Der 01. Mai gehört den Gewerkschaften und Arbeitnehmer*innen. Seit 1933 missbrauchen die Nazis den Tag den Tag für ihre politische Propaganda. Die Gewerkschaften waren erklärter Feind der Nazis. Am 02. Mai 1933 wurden die Gewerkschaften von den Nazis zerschlagen.

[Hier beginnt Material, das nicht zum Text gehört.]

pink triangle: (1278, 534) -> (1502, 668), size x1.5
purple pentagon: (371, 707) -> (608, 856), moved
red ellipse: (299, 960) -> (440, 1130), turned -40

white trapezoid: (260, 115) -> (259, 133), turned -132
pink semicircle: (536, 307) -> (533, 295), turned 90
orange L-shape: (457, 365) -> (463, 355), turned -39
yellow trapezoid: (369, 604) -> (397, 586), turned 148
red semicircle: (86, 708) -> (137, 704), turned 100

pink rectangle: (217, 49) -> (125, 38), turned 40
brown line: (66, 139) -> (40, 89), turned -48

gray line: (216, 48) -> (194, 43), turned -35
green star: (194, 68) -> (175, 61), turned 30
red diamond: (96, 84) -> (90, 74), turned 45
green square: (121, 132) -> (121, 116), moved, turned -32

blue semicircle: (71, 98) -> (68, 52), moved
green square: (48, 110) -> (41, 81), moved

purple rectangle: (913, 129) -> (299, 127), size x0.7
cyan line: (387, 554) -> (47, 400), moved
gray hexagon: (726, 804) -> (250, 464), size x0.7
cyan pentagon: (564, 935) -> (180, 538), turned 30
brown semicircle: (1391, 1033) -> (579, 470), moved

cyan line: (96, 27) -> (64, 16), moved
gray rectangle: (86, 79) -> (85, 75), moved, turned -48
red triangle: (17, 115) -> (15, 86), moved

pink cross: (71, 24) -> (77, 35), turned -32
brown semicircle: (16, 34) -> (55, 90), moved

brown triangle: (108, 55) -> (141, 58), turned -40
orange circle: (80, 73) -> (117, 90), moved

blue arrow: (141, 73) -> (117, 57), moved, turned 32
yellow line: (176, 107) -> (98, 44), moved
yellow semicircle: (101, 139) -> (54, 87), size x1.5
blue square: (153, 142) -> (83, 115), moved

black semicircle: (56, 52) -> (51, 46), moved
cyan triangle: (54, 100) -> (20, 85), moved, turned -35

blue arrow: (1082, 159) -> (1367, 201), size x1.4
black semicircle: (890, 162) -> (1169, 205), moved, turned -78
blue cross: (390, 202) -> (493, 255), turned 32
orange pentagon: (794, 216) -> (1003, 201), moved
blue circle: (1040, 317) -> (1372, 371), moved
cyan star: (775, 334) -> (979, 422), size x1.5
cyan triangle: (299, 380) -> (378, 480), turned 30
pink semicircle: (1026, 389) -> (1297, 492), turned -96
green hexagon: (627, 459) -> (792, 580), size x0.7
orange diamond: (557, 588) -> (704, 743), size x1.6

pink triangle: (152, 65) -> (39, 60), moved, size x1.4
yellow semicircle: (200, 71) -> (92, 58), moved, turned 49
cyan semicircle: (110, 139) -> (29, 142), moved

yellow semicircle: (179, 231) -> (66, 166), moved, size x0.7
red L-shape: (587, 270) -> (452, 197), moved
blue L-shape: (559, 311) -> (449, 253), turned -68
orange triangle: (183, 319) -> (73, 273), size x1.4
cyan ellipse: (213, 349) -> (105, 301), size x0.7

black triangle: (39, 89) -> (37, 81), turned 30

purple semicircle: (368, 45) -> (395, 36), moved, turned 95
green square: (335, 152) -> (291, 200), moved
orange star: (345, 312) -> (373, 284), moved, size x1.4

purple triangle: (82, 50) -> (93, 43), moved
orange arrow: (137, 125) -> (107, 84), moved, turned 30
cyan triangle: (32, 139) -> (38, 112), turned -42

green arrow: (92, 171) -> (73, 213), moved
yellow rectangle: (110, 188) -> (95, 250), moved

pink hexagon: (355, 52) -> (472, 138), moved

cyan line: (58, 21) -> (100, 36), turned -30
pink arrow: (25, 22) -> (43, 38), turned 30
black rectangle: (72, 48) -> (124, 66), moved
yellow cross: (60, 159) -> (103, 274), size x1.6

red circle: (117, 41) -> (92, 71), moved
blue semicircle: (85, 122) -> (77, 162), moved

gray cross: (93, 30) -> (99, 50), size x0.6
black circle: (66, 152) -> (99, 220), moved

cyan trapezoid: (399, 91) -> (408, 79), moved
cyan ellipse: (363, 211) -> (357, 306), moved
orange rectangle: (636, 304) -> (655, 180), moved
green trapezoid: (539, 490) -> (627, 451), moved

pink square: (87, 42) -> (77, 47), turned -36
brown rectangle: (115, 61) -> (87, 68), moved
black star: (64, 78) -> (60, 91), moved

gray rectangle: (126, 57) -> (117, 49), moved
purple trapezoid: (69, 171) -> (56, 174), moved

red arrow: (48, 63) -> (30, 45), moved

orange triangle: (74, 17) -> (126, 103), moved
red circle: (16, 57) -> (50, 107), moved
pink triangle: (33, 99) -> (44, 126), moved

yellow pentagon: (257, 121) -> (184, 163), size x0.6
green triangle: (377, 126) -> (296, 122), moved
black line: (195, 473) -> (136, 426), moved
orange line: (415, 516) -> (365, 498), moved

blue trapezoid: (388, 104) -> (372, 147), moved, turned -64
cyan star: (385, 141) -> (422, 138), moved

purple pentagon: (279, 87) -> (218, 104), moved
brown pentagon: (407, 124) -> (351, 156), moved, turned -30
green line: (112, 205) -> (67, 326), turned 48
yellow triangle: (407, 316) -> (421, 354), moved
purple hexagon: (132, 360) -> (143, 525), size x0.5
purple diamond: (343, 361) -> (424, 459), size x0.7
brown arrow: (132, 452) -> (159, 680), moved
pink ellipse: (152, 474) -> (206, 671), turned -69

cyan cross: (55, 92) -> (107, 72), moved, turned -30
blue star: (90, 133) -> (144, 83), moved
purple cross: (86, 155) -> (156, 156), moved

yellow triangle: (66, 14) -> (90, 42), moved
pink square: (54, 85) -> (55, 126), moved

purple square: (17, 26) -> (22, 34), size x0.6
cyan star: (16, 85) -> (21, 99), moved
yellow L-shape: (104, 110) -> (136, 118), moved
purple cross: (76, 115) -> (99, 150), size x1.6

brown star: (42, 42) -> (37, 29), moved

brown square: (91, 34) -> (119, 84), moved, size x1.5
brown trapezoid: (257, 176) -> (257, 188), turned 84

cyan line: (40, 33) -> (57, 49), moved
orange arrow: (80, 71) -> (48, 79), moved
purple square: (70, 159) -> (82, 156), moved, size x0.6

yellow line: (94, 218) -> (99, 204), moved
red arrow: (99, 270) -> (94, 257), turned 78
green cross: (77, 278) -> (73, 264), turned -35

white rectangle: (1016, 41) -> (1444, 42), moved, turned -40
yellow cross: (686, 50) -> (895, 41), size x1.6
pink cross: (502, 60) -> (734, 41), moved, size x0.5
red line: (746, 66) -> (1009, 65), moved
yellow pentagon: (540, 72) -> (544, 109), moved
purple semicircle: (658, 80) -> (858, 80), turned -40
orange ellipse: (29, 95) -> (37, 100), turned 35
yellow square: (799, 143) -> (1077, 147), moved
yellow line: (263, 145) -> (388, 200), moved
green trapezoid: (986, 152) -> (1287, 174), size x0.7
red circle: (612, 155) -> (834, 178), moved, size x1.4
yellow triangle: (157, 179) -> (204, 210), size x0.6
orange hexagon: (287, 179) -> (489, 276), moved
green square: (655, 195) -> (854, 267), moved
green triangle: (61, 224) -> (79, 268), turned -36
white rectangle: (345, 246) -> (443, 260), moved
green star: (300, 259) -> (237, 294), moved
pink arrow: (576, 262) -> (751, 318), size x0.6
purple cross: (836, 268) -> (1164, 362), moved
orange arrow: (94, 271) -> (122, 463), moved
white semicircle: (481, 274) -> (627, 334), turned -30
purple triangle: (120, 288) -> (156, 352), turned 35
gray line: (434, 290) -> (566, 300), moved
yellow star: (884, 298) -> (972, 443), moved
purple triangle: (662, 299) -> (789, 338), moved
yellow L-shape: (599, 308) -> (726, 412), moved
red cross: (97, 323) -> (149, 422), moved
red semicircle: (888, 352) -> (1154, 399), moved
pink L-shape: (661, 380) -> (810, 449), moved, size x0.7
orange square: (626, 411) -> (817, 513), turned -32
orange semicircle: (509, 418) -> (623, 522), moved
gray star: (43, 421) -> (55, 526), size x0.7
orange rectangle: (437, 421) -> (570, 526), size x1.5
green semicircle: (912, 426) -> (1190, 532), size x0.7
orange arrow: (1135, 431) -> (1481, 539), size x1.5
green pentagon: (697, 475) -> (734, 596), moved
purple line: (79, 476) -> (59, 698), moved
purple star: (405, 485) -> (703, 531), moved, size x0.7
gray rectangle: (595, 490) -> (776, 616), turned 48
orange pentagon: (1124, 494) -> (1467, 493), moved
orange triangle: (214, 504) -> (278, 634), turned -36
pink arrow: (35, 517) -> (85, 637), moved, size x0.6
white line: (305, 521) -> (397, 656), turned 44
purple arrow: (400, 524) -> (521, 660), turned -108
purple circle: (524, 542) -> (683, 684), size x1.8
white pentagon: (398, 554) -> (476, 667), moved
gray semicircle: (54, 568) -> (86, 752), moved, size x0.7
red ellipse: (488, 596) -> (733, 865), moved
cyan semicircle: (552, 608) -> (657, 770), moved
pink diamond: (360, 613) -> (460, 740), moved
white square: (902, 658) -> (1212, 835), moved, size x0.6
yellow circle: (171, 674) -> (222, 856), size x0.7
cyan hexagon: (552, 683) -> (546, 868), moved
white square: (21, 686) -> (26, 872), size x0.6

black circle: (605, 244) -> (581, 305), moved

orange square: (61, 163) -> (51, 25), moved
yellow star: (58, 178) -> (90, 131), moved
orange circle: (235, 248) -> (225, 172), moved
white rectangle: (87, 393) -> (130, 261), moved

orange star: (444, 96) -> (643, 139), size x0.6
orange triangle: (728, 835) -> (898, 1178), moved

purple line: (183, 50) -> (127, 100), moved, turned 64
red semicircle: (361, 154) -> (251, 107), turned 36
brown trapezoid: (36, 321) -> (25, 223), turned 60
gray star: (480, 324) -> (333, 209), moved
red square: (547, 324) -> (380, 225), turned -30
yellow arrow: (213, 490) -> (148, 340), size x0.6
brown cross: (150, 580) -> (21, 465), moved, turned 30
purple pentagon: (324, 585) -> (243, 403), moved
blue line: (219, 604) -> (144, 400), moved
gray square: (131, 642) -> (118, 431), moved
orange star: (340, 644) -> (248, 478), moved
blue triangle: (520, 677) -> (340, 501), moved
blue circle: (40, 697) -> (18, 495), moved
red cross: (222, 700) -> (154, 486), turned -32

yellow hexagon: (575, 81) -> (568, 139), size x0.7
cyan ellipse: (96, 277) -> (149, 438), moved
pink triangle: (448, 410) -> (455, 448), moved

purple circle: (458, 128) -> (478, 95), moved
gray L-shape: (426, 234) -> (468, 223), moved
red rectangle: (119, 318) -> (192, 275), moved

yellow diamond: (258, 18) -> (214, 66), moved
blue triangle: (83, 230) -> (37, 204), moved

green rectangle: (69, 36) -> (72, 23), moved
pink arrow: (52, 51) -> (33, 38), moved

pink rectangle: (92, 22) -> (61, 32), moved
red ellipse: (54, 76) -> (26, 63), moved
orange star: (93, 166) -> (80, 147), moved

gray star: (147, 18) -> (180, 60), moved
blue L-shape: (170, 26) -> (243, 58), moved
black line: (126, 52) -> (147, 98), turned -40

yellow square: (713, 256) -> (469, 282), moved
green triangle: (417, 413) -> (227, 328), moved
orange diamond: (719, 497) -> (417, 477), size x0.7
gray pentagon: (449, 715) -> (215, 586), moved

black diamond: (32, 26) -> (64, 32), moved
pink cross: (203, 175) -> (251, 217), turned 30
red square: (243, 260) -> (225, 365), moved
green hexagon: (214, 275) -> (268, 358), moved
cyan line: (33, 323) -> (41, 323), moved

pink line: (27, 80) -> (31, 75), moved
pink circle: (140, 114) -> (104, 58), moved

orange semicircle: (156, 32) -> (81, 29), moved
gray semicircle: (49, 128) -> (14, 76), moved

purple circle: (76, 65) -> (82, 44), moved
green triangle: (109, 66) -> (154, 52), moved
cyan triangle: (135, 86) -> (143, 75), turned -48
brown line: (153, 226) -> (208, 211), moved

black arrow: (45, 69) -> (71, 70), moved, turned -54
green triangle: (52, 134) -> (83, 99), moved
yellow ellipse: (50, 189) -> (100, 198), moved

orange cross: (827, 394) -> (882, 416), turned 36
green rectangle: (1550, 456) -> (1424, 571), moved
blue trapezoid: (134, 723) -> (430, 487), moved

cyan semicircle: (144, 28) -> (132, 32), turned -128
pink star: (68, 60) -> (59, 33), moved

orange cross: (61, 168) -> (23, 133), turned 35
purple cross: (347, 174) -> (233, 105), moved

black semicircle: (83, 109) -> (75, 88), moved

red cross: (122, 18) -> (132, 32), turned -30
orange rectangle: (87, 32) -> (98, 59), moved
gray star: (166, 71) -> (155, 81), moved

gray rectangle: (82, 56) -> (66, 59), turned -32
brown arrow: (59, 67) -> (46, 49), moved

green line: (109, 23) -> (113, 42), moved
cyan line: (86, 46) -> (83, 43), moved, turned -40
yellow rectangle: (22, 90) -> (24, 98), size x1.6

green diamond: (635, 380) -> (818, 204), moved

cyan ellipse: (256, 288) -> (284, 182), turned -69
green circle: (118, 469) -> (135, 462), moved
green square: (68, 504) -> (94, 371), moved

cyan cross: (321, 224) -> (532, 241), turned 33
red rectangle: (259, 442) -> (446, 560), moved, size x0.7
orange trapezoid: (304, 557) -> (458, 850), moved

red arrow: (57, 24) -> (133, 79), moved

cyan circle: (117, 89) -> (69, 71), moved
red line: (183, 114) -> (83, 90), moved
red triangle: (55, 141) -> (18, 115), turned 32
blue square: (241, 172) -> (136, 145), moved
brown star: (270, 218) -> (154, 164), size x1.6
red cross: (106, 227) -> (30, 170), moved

In Essen wollen die Nazis im Stadtteil Kray ihre seit 2012 existierende Landesparteizentrale weiter ausbauen und zu einem prestigeträchtigen "Stützpunkt" ausbauen, wie einst in Dortmund-Dorstfeld. Dass sie bundesweit am 01. Mai nach Essen mobilisieren untermalt ihren Anspruch in Westdeutschland wieder weiter Fuß zu fassen. Dazu haben sie für sich das "Kampfjahr 2026" ausgerufen, das sie kollekitv in der "Kanonenstadt", wie sie Essen nennen, verbringen möchten.
Das Ziel ist klar: Stärke in Westdeutschland beweisen und Anspruchshaltung auf Essen als neue Zentrale demonstrieren.